--- Problem statement ---
Copy all the records exactly, but keep the pictures out of your version.

Exercise inputs below:

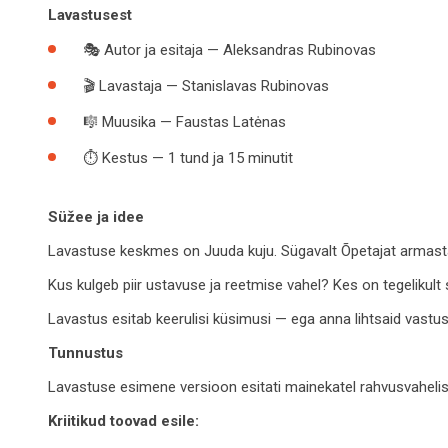
Lavastusest
🎭 Autor ja esitaja — Aleksandras Rubinovas
🎬 Lavastaja — Stanislavas Rubinovas
🎼 Muusika — Faustas Latėnas
⏱ Kestus — 1 tund ja 15 minutit
Süžee ja idee
Lavastuse keskmes on Juuda kuju. Sügavalt Õpetajat armastad
Kus kulgeb piir ustavuse ja reetmise vahel? Kes on tegelikult 
Lavastus esitab keerulisi küsimusi — ega anna lihtsaid vastu
Tunnustus
Lavastuse esimene versioon esitati mainekatel rahvusvahelistel 
Kriitikud toovad esile:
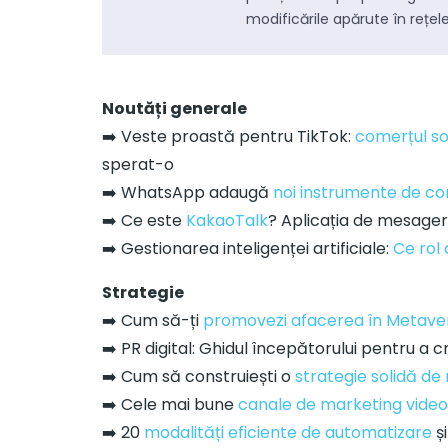
cu celebrități. Concursuri găzduite de Blogal
modificările apărute în rețel
Initiative.
Noutăți generale
UX/UI & Web Design
➡️ Veste proastă pentru TikTok:
comerțul so
Site-uri web de prezentare și magazine online
sperat-o
(eCommerce, aplicații mobile, aplicații web-
based.
➡️ WhatsApp adaugă
noi instrumente de con
➡️ Ce este
KakaoTalk
? Aplicația de mesager
➡️ Gestionarea inteligenței artificiale:
Ce rol 
Audio / Foto / Video
Strategie
Realizare de fotografii, realizare de tururi
virtuale, design grafic (ATL/TTL/BTL), spoturi
➡️ Cum să-ți
promovezi afacerea în Metave
video.
➡️ PR digital: Ghidul începătorului pentru a 
➡️ Cum să construiești o
strategie solidă de
➡️ Cele mai bune
canale de marketing video
Evenimente
Optimiza
➡️ 20
modalități eficiente de automatizare
și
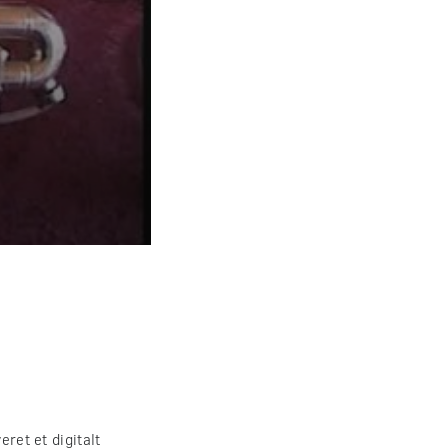
eret et digitalt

End of Exercise inputs.

--- Exercise solution ---
Lavastusest
🎭 Autor ja esitaja — Aleksandras Rubinovas
🎬 Lavastaja — Stanislavas Rubinovas
🎼 Muusika — Faustas Latėnas
⏱ Kestus — 1 tund ja 15 minutit
Süžee ja idee
Lavastuse keskmes on Juuda kuju. Sügavalt Õpetajat armastad
Kus kulgeb piir ustavuse ja reetmise vahel? Kes on tegelikult 
Lavastus esitab keerulisi küsimusi — ega anna lihtsaid vastu
Tunnustus
Lavastuse esimene versioon esitati mainekatel rahvusvahelistel 
Kriitikud toovad esile:
cu celebrități. Concursuri găzduite de Blogal
modificările apărute în rețel
Initiative.
Noutăți generale
UX/UI & Web Design
➡️ Veste proastă pentru TikTok:
comerțul so
Site-uri web de prezentare și magazine online
sperat-o
(eCommerce, aplicații mobile, aplicații web-
based.
➡️ WhatsApp adaugă
noi instrumente de con
➡️ Ce este
KakaoTalk
? Aplicația de mesager
➡️ Gestionarea inteligenței artificiale:
Ce rol 
Audio / Foto / Video
Strategie
Realizare de fotografii, realizare de tururi
virtuale, design grafic (ATL/TTL/BTL), spoturi
➡️ Cum să-ți
promovezi afacerea în Metave
video.
➡️ PR digital: Ghidul începătorului pentru a 
➡️ Cum să construiești o
strategie solidă de
➡️ Cele mai bune
canale de marketing video
Evenimente
Optimiza
➡️ 20
modalități eficiente de automatizare
și
eret et digitalt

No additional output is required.